Mélanie Fazi
Serpentine
Gallimard, Folio SF
2010
Serpentine est un recueil qui renferme dix nouvelles fantastiques. Les amateurs du fantastique comme on l'écrivait au XIXe siècle, sans nécessairement s'intéresser aux Ghost Stories, devront passer leur chemin. Ces dix nouvelles exposent des univers réalistes marqués du sceau de l'étrange. Il serait erroné d'écrire que l'étrange s'y insinue. L'étrange est déjà là quand le lecteur s'introduit dans la nouvelle, et les personnages semblent très bien s'en accommoder qu'il s'agisse de partir en quête d'un bien perdu «Le faiseur de pluie», d'un être cher «Elégie», «Rêves de cendre», «Matilda», ou de faire disparaître une partie de leur vie «Serpentine», «Petit théâtre de la rame», «Ghost Town Blues». Des thèmes récurrents entrelacent les nouvelles: le questionnement autour de la mémoire et des métamorphoses du corps comme vecteurs d'identité. Que convient-il d'effacer pour se libérer d'un fardeau ? Se faisant, resterons-nous les mêmes ? Comment s'inscrire dans son corps ? Comment retrouver un être dont le corps s'est métamorphosé ?

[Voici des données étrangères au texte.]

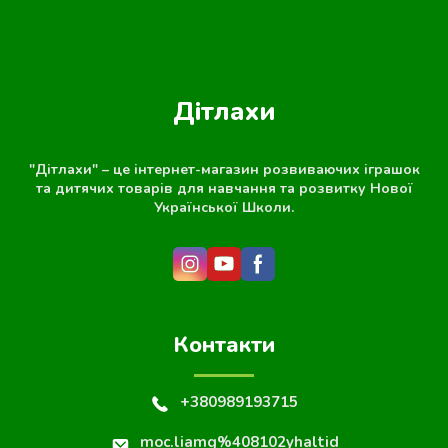
Дітлахи
"Дітлахи" – це інтернет-магазин розвиваючих іграшок
та дитячих товарів для навчання та розвитку Нової
Української Школи.
Контакти
+380989193715
moc.liamg%408102yhaltid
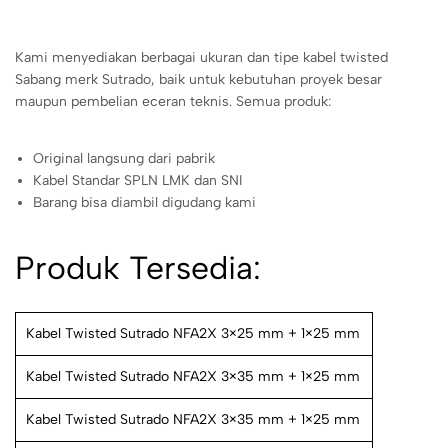
Kami menyediakan berbagai ukuran dan tipe kabel twisted
Sabang merk Sutrado, baik untuk kebutuhan proyek besar
maupun pembelian eceran teknis. Semua produk:
Original langsung dari pabrik
Kabel Standar SPLN LMK dan SNI
Barang bisa diambil digudang kami
Produk Tersedia:
Kabel Twisted Sutrado NFA2X 3×25 mm + 1×25 mm
Kabel Twisted Sutrado NFA2X 3×35 mm + 1×25 mm
Kabel Twisted Sutrado NFA2X 3×35 mm + 1×25 mm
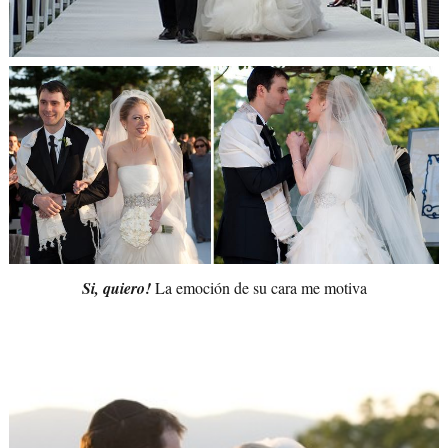
Si, quiero!
La emoción de su cara me motiva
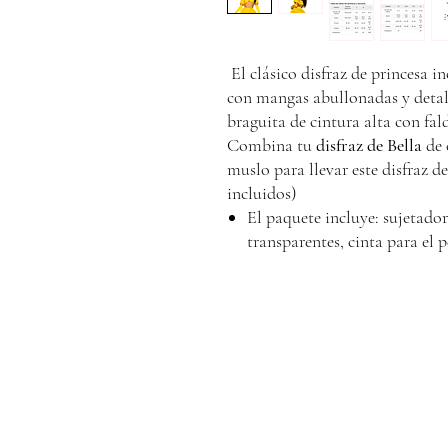
El clásico disfraz de princesa i
con mangas abullonadas y detalle
braguita de cintura alta con fal
Combina tu
disfraz de Bella
de 
muslo para llevar este disfraz d
incluidos)
El paquete incluye: sujetador
transparentes, cinta para el p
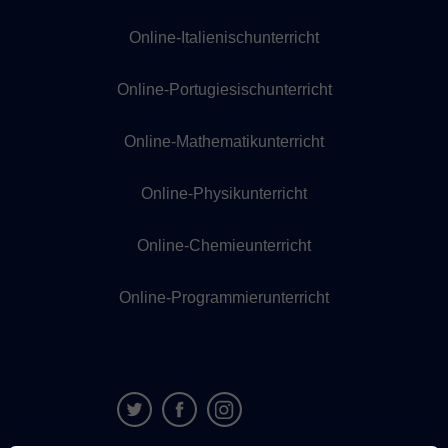
Online-Italienischunterricht
Online-Portugiesischunterricht
Online-Mathematikunterricht
Online-Physikunterricht
Online-Chemieunterricht
Online-Programmierunterricht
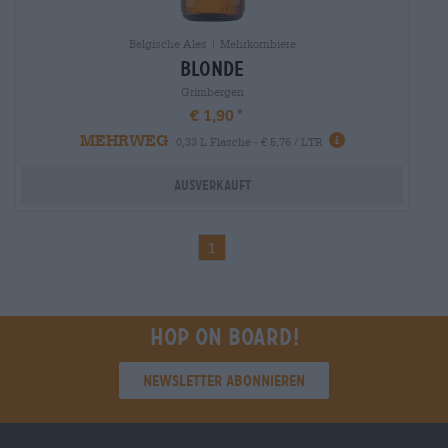
Belgische Ales | Mehrkornbiere
blonde
Grimbergen
€ 1,90
MEHRWEG
0,33 L Flasche - € 5,76 / LTR
Ausverkauft
1
Hop on board!
Newsletter abonnieren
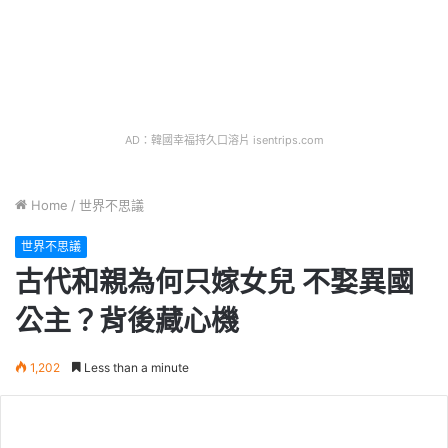
AD：韓國幸福持久口溶片 isentrips.com
Home
/
世界不思議
世界不思議
古代和親為何只嫁女兒 不娶異國
公主？背後藏心機
1,202
Less than a minute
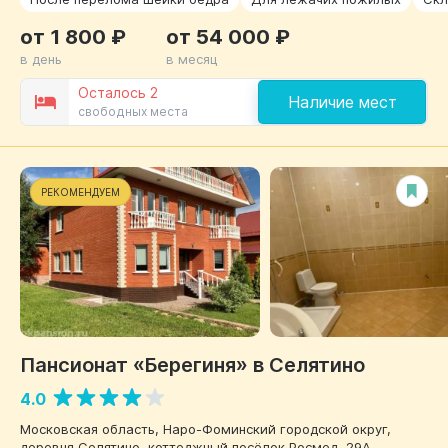
от 1 800 ₽
от 54 000 ₽
в день
в месяц
Осталось 2
Наличие мест
свободных места
РЕКОМЕНДУЕМ
Пансионат «Берегиня» в Селятино
4.0
Московская область, Наро-Фоминский городской округ,
деревня Селятино, коттеджный посёлок Росмед, 29А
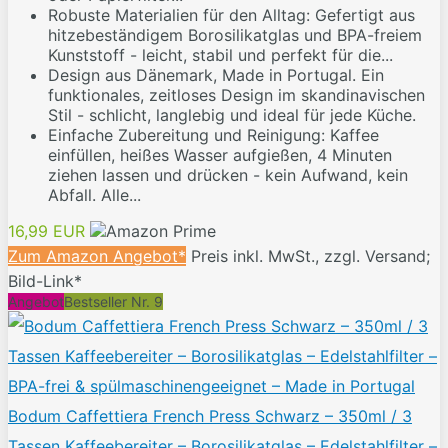
Robuste Materialien für den Alltag: Gefertigt aus
hitzebeständigem Borosilikatglas und BPA-freiem
Kunststoff - leicht, stabil und perfekt für die...
Design aus Dänemark, Made in Portugal. Ein
funktionales, zeitloses Design im skandinavischen
Stil - schlicht, langlebig und ideal für jede Küche.
Einfache Zubereitung und Reinigung: Kaffee
einfüllen, heißes Wasser aufgießen, 4 Minuten
ziehen lassen und drücken - kein Aufwand, kein
Abfall. Alle...
16,99 EUR
Zum Amazon Angebot*
Preis inkl. MwSt., zzgl. Versand;
Bild-Link*
Angebot
Bestseller Nr. 9
Bodum Caffettiera French Press Schwarz – 350ml / 3
Tassen Kaffeebereiter – Borosilikatglas – Edelstahlfilter –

L'intérêt du recueil réside notamment dans sa générosité générique et narratologique. On retrouve des nouvelles qui relèvent du conte merveilleux «Elégie», «Le faiseur de pluie», du pastiche «Mémoire des herbes aromatiques», du polar «Serpentine», «Matilda», «Le passeur», et même du western «Ghost Town Blues». La plupart des nouvelles sont racontées à la première personne, comme le veut la tradition fantastique, néanmoins leurs narrateurs sont très variés: deux criminels dont l'un est peintre et l'autre tableau, une mère dont les enfants ont disparu, et des adolescentes fascinées par le feu, égarées sur une aire d'autoroute ou groupies. D'autres nouvelles osent la troisième personne « Le faiseur de pluie» et surtout la polyphonie «Petit théâtre de rame».
La musique hante le recueil, au point que le lecteur sera tenté d'aller voir ailleurs pour connaître ou redécouvrir cette bande son qui accompagne l'écriture. Ainsi, au détour d'une aire d'autoroute, on retrouvera Patti Smith, Robert Plant, le titre « Vénus » du groupe Télévision, ou celui «Jig of life» de Kate Bush. Puis la nouvelle «Matilda» viendra aiguillonner les lecteurs friands d'énigmes et de références détournées. La musique, c'est aussi celle de la langue de Mélanie Fazi qui nous promène dans sa galerie des styles. Pourtant, en dépit de toutes les qualités de cet ouvrage, il reste comme une lettre morte. Agréable promenade à laquelle il manque l'essentiel: l'empreinte du fantastique laissée sur les doigts et le quotidien du lecteur.